本田、トップ下で躍動し初ゴール チームに落ち着きを与え信頼を勝ち取る
前線のトライアングルが機能
そしてついに前半28分、前線のトライアングルが狙い通りに機能した。本田とロビーニョは、ペナルティーエリア内で細かくパスをつなぎ合い、その後に右サイドのアンドレア・ポーリへと展開。ポーリはゴール前でDFの背後を取ったパッツィーニへとクロスを送り、パッツィーニはこれをダイレクトボレー。息の合った連係から先制点を奪ったミランは、これで硬さがほぐれる。4分後には右サイドに開いたパッツィーニがクロスを放ち、ロビーニョがダイビングヘッド。2点目を奪った。
残るは本田である。2点のリードを築いた後、常にパス回しの中にいて試合展開を組み立てていたが、後半早々に自らもゴールを奪ったのだ。後半2分、リッカルド・モントリーボがペナルティーエリア外から強烈なシュートを放つ。これはGKに弾かれるが、ボールはゴール左に構えていた本田の前にこぼれる。本田はこれを逃さず、冷静かつ豪快に蹴り込んだ。
なお初ゴールを奪った直後にも、本田はビッグチャンスを演出している。ドリブルでじっくりとタメを作った後に、裏のスペースに走り込んだパッツィーニへ正確なパス。あわやアシストも付きそうな場面だったが、パッツィーニのシュートは大きく逸れてしまった。
必要なのはフィジカルコンディションの向上
もっとも交代する5分ぐらい前からはミスも増えており、コンディションはまだ上がり切っていないようにも見受けられた。試合後の記者会見でその辺りをタソッティ監督代行に質問したところ、「90分間プレーできるようになるまでにはもう少し時間が必要で、現在もコンディション回復の最中。その状態でプレーを引っ張るとけがにつながることも多い。その意味もあって今日は早めに交代させた」という返事が返ってきた。もちろん今後、本田の状態を判断するのはセードルフ監督ということになるが、フル出場で戦わせるにはあと2、3試合ほど時間が必要になるかもしれない。

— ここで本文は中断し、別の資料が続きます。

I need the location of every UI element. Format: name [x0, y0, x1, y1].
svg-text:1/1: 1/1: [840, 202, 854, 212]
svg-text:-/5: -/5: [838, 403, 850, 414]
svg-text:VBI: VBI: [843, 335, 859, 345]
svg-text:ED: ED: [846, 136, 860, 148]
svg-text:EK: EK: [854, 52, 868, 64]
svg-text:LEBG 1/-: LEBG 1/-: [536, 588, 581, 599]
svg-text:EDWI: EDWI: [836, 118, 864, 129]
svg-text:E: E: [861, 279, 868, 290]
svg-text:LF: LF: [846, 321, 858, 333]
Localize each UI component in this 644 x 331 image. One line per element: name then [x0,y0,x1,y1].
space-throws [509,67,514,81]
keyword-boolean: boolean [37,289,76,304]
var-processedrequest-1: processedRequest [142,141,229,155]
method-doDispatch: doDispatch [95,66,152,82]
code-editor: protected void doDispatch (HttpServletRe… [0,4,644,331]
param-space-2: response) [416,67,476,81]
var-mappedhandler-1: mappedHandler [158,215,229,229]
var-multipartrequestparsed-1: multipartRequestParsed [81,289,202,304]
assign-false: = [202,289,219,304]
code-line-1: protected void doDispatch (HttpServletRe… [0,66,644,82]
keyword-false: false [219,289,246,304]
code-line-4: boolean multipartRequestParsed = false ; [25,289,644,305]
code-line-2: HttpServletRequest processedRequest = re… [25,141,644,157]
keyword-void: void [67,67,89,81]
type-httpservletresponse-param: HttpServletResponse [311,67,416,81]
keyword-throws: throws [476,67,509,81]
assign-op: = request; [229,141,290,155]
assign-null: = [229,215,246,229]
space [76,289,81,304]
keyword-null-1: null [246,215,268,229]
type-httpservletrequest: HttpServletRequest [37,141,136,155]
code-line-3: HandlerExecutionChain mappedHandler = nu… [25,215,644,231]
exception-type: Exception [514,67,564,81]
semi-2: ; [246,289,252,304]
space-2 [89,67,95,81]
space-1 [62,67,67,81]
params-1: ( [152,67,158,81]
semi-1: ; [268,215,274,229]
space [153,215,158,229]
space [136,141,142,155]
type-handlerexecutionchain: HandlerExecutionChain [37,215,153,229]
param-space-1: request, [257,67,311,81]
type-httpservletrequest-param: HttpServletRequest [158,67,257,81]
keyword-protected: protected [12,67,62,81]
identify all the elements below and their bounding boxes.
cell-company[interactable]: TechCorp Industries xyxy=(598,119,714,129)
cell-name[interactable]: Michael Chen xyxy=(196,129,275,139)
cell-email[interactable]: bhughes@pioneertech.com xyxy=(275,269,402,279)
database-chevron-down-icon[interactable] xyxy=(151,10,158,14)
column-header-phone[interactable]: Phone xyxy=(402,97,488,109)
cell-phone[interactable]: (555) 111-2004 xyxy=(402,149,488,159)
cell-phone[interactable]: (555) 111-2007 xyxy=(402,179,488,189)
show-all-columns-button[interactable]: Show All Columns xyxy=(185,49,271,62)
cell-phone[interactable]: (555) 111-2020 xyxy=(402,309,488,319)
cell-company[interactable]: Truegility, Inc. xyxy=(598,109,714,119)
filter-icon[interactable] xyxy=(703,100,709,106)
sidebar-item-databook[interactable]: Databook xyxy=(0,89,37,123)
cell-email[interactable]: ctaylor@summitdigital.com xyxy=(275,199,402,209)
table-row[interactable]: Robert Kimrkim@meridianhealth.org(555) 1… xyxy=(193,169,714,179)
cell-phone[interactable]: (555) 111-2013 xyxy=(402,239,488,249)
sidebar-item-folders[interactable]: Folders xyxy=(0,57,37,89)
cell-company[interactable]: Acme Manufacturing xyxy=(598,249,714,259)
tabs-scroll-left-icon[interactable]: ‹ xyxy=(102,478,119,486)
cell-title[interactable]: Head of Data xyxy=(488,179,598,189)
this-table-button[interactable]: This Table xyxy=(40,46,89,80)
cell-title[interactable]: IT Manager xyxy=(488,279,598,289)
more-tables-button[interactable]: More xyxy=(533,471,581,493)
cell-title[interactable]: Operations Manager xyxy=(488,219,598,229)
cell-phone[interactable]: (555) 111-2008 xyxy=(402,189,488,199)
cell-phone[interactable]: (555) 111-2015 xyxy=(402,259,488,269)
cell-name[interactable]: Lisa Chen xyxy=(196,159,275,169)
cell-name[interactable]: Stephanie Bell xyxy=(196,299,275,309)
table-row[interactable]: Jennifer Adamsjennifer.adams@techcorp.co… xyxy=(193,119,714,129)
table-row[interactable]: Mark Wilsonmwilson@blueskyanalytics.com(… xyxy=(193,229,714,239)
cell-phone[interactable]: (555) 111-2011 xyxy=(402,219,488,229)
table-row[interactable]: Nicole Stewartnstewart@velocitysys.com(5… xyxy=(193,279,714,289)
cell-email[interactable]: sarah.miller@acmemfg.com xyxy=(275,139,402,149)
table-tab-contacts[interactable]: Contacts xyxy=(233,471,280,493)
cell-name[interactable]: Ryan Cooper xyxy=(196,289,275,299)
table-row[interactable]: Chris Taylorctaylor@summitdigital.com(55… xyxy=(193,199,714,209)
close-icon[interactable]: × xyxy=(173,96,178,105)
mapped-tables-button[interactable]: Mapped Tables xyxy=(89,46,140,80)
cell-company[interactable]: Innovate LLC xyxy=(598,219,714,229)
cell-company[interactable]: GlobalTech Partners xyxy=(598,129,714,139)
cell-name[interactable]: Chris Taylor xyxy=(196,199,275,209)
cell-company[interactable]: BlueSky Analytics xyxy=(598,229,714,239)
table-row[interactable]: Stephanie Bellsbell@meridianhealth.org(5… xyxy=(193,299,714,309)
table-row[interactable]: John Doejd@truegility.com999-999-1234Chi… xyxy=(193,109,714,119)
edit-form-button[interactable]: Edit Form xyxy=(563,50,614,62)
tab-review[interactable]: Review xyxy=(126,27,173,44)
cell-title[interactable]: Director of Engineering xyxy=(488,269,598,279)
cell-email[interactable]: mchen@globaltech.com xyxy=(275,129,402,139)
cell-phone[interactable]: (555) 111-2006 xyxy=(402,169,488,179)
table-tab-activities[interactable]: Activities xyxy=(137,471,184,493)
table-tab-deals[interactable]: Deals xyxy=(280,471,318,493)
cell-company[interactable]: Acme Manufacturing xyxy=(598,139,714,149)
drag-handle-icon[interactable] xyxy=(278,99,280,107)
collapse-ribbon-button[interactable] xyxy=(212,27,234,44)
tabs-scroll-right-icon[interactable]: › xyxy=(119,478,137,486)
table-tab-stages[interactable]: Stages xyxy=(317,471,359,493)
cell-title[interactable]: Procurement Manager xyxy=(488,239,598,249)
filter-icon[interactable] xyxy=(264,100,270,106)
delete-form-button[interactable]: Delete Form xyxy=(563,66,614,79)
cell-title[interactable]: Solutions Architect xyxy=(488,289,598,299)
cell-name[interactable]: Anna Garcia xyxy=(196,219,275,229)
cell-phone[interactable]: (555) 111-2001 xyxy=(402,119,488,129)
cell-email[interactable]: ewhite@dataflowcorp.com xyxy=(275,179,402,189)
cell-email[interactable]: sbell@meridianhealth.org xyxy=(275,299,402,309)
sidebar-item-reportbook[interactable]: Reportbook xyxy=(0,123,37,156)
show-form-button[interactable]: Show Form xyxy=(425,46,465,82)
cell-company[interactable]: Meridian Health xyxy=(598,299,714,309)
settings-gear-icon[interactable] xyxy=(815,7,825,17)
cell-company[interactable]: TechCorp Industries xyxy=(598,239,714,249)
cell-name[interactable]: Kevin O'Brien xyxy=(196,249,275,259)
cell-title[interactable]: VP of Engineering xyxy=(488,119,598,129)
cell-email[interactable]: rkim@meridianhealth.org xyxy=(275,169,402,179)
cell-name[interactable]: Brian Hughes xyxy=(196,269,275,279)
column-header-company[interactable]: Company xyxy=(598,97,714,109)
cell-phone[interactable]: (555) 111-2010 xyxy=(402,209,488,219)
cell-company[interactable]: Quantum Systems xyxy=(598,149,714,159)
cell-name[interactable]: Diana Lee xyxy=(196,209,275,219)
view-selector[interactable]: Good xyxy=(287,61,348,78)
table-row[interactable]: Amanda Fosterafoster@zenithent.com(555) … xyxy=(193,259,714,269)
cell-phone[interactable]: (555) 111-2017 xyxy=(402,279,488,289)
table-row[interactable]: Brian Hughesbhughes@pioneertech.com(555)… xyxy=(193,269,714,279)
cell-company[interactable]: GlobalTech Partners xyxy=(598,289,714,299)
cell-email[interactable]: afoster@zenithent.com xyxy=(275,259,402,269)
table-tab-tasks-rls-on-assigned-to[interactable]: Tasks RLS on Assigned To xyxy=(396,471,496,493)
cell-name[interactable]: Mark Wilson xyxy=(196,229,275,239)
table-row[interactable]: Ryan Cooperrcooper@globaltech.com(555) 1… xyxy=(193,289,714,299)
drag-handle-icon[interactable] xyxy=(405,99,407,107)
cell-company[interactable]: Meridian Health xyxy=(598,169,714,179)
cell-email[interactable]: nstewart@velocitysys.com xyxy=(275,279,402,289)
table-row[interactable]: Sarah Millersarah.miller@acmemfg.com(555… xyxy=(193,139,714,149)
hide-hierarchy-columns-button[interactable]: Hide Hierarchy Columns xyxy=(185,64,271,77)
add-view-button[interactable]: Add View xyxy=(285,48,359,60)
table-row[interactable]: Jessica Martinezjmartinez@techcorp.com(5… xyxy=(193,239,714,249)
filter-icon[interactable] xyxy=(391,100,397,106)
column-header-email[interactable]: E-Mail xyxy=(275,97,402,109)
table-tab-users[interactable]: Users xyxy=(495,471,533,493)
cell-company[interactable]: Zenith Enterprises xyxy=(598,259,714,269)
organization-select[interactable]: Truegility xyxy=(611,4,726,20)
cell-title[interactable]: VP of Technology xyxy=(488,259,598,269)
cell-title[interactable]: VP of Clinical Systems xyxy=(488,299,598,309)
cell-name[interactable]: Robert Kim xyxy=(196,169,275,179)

しかしトップ下としての持ち味は、十分見せつけられたのではないだろうか。サッスオロ戦から4日しか経っていないが、この試合で見せたプレーは上々のインパクトを残した。フィジカルコンディションがさらに向上し、よりプレッシャーのキツくなるセリエAのリーグ戦でも当たりに対処できるようになれば、もっと素晴らしい活躍が期待できそうだ。